Though, it seems like LocalMinRecoveryPoint must be getting
incorrectly set elsewhere, otherwise this would have guarded us from
examining the control file:

if (XLogRecPtrIsInvalid(LocalMinRecoveryPoint) && InRecovery)
updateMinRecoveryPoint = false;

/* Quick exit if already known to be updated or cannot be updated */
if (record <= LocalMinRecoveryPoint || !updateMinRecoveryPoint)
return false;

That's not quite right. Before the end-of-recovery checkpoint, the
InRecovery flag is already set to false.
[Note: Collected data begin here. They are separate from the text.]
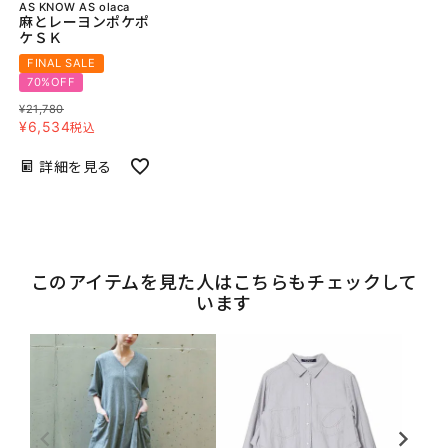
AS KNOW AS olaca
麻とレーヨンポケポ
ケＳＫ
FINAL SALE
70%OFF
¥
21,780
¥
6,534
税込
詳細を見る
このアイテムを見た人はこちらもチェックして
います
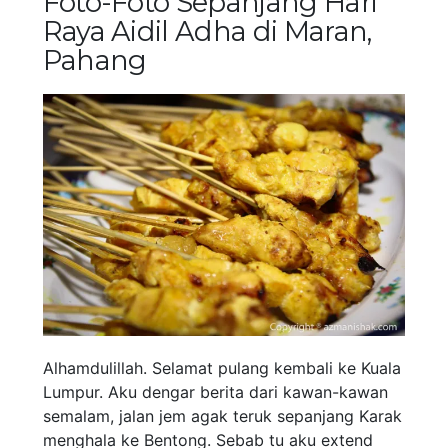
Foto-Foto Sepanjang Hari
Raya Aidil Adha di Maran,
Pahang
Alhamdulillah. Selamat pulang kembali ke Kuala
Lumpur. Aku dengar berita dari kawan-kawan
semalam, jalan jem agak teruk sepanjang Karak
menghala ke Bentong. Sebab tu aku extend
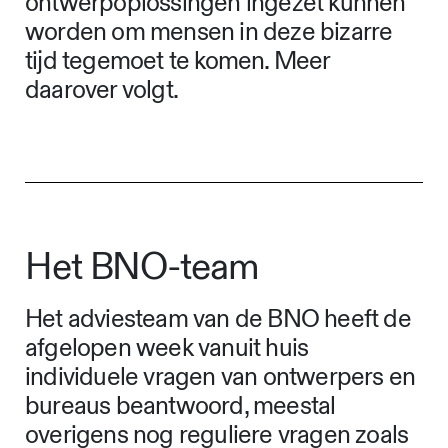
ontwerpoplossingen ingezet kunnen
worden om mensen in deze bizarre
tijd tegemoet te komen. Meer
daarover volgt.
Het BNO-team
Het adviesteam van de BNO heeft de
afgelopen week vanuit huis
individuele vragen van ontwerpers en
bureaus beantwoord, meestal
overigens nog reguliere vragen zoals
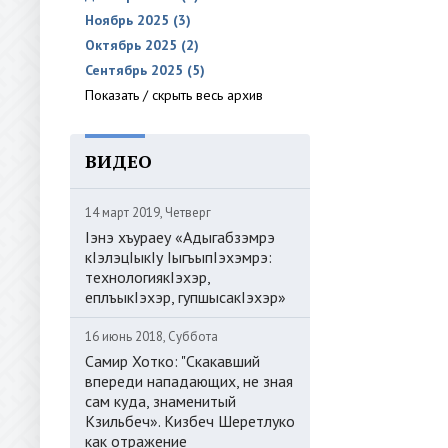
Ноябрь 2025 (3)
Октябрь 2025 (2)
Сентябрь 2025 (5)
Показать / скрыть весь архив
ВИДЕО
14 март 2019, Четверг
Iэнэ хъураеу «Адыгабзэмрэ
кIэлэцIыкIу IыгъыпIэхэмрэ:
технологиякIэхэр,
еплъыкIэхэр, гупшысакIэхэр»
16 июнь 2018, Суббота
Самир Хотко: "Скакавший
впереди нападающих, не зная
сам куда, знаменитый
Кзильбеч». Кизбеч Шеретлуко
как отражение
This means that even if
LocalMinRecoveryPoint is invalid, it won't matter, and
updateMinRecoveryPoint will not be set to false. Since
LocalMinRecoveryPoint is 0, the condition if (record <=
LocalMinRecoveryPoint) will also fail, causing the process to continue
and read from the ControlFile.

Similarly, InRecovery can only be true in the startup process.

In the case of 015_promotion_pages, I can see that when the check you
are adding fails, the LSN is already flushed by XLogFLush(). So,
while I don't see any active bug here, I tend to agree with your
position that XLogNeedsFlush() could be improved in the context of the
end-of-recovery checkpoint or just when a process is allowed WAL
inserts while we are still in recovery.

You have a good point here, especially knowing that for
CHECKPOINT_END_OF_RECOVERY case in CreateCheckPoint(), called by the
checkpointer, we allow WAL inserts with LocalSetXLogInsertAllowed().
So, relying on RecoveryInProgress() in this context leads to a wrong
result with XLogNeedsFlush(): WAL inserts are allowed, the minimum
recovery point is not relevant for the evaluation.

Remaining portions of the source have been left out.